In case of membrane sterilisation, the stream of the product gets sterilised by membrane filtration and thereby filled into pre-sterilised containers in a processing environment that is aseptic. That said, for more stable molecules, there is a possibility that only moderate changes in the impurity profile may occur, thereby making the decision of which sterilisation method to use more difficult. This apparently opens the door when it comes to opinion differences between regulators as well as manufacturers.
It is well to be noted that all the marketed oligonucleotide products happen to be delivered for parenteral delivery as sterile preparations. The authors of the study highlighted the fact that there happens to be a clear regulatory expectation that TS is indeed a preferred method in case of sterilising parenteral products. The paper also referred to the 2019 EMA guideline on sterilisation of the medicinal product, excipient and primary container, which put forth the fact that proper and meaningful efforts must be made when it comes to enabling TS such as including formulations exploration, closure of containers and also process parameters which may go on to elevate the implementation of TS processes successfully. Although the guidance goes on to provide a greater insight when it comes to the perspective of the regulators and also covers the concepts that were not addressed previously, DeCollibus et al. mentioned that there is still some degree of uncertainty in reference to how to put this guidance in practice. Besides this, there is still ambiguity surrounding the subjective language that is used in the guidance, like substantial efforts or what can be considered an acceptable risk.

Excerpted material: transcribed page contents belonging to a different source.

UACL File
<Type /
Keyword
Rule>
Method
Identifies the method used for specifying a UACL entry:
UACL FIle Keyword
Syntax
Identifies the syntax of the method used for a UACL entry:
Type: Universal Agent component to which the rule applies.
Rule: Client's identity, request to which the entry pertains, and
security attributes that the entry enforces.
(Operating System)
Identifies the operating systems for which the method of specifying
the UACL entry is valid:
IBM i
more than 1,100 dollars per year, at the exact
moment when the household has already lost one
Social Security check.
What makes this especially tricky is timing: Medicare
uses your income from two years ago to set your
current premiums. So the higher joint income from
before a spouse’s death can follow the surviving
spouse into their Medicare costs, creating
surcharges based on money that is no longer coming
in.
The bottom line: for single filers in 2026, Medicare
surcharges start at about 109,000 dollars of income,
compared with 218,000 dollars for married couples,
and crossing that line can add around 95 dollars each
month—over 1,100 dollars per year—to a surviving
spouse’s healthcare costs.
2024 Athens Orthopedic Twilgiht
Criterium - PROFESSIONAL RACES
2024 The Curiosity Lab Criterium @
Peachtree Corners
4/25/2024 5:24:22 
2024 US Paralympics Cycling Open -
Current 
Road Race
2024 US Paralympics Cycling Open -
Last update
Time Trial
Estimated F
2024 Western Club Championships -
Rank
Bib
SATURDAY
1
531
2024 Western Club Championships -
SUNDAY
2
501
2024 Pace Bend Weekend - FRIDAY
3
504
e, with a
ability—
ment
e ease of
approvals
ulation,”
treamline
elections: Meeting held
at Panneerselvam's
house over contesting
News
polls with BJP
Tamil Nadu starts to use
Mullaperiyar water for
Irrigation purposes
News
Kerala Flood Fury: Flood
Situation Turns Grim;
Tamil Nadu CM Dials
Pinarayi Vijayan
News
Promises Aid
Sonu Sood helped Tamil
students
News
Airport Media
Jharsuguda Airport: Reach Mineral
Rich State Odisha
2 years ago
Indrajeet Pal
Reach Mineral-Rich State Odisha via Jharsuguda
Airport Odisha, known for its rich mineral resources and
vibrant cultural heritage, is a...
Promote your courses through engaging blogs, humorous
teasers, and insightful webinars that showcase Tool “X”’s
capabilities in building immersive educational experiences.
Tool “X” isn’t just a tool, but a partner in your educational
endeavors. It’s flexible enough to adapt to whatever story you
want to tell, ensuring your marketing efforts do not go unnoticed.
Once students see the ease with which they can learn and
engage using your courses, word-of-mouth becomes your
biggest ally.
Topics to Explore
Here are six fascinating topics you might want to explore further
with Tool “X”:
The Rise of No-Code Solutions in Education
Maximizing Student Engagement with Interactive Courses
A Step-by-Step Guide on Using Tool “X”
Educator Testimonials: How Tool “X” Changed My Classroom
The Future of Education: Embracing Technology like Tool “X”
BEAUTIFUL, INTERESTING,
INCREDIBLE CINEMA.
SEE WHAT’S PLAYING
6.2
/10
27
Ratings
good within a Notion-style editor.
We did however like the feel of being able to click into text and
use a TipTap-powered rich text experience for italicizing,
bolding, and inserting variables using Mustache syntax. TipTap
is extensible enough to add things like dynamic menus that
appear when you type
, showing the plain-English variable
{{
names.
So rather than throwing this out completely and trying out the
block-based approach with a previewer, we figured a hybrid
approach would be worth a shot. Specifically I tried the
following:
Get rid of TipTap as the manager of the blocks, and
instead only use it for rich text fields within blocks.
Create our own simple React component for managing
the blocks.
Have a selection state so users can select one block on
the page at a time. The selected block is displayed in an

The paper went on to mention that the major concern for drug developers is balancing the risk involved in negatively impacting product quality during TS against the perceived risk of aseptic processing, like the release of a nonsterile unit.
The authors have also gone on to list a few of the many technical considerations which add to the complexity, such as reliance on the platform as well as similarities in antisense oligonucleotide formulations, impurities, manufacturing processes, as well as toxicology profiles. All these add weight to every decision as they have the ability to set the precedence in a manufacturers pipeline development and that too across the industry. As per DeCollibus et al., a unified understanding of the subject matter is the prime requirement, thereby highlighting that the European Pharma Oligonucleotide Consortium can enable the communication of such considerations on behalf of the manufacturers of oligonucleotides.